The latest budget does not include new money for the two major research funding agencies — the Australian Research Council and the National Health and Medical Research Council — beyond keeping pace with inflation over the next 4 years. Neither does it provide a funding boost beyond inflation for the national research agency, the Commonwealth Scientific and Industrial Research Organisation.

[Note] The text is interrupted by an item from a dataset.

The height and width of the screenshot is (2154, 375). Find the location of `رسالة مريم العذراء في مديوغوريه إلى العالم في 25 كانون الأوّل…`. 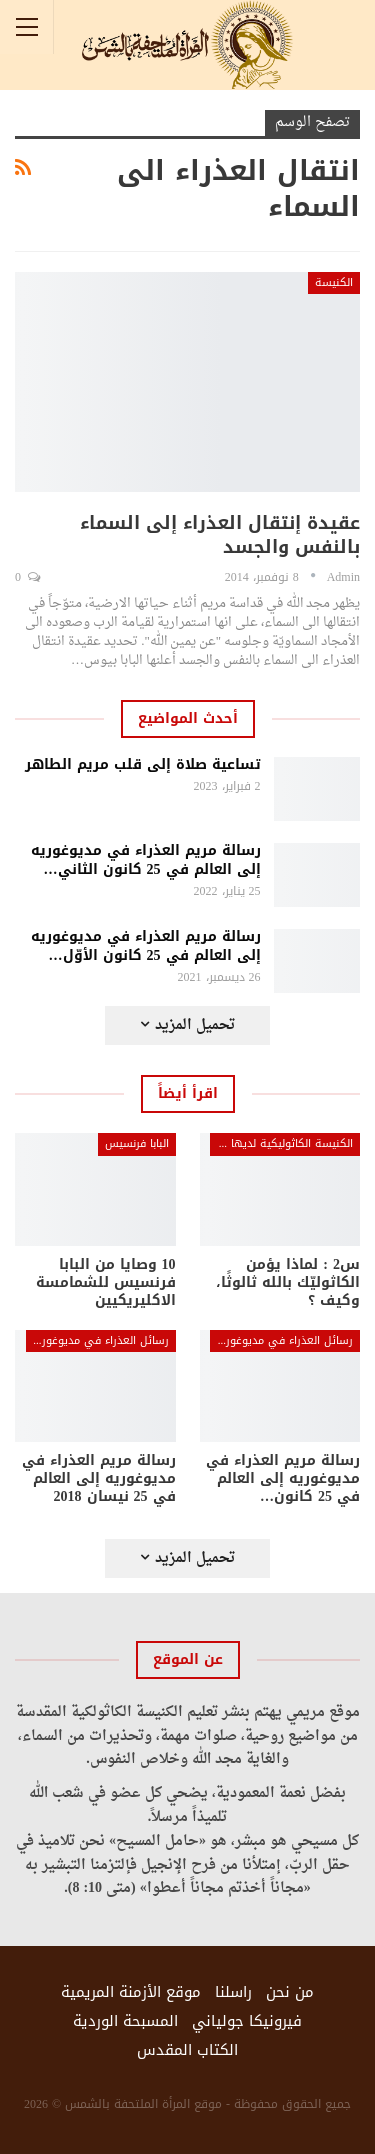 رسالة مريم العذراء في مديوغوريه إلى العالم في 25 كانون الأوّل… is located at coordinates (146, 946).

Scientists are disappointed that the government has not met the STA’s request to allocate money to create an investment fund for non-medical science. In 2015, the government set up a Medical Research Future Fund to invest an estimated Aus$1 billion a year in translating and commercializing basic medical research by 2020. Treasurer Josh Frydenberg told the parliament that the fund is on track to raise Aus$20 billion by 2020–21. A complementary fund for non-medical research would support the high-risk experiments needed to translate basic scientific discoveries into products or services, says Johnston.

New investments

The few winners in science include nuclear-medicine research, with Aus$56.4 million provided to the Australian Nuclear Science and Technology Organisation over three years. Another Aus$25 million over four years will be provided to Monash University and the University of Melbourne to set up a coastal, environmental and climate research centre near Melbourne.

“An investment in coastal science is long overdue,” says marine scientist Ruth Reef, who heads the Coastal Research Group at Monash. Coastal habitats are increasingly affected by intensive agriculture, urbanization, sea-level rise and storms, says Reef. Further interdisciplinary research is needed to protect these habitats and improve management of them, she says. “Perhaps no habitat is more at risk than the coastal zone.”

The government also plans to allocate Aus$3.4 million over four years to support women in science, technology, engineering and mathematics. The money includes Aus$1.8 million for the Science in Australia Gender Equity initiative to attract and retain women in science, which is modelled on the Athena SWAN Charter, a UK higher-education accreditation programme. “Anything is better than nothing, but ten times that amount would have been good,” says geneticist Jennifer Graves at La Trobe University in Melbourne.

The small win, she says, will not make up the shortfall from broader, ongoing funding cuts to universities that have reduced their capacity to create a healthy academic environment for scientists, especially women.

Although universities now have good maternity-leave policies, says Graves, women often do not receive the necessary support to transition back to work, such as staff who can continue their experiments while they are on leave, or crèches and lactation rooms at institutions. The research environment has also become more competitive, she says, with increasing demands on time from teaching and administrative requirements.

“Years and years of cuts have made the university workplace a very unfriendly place for women,” she says.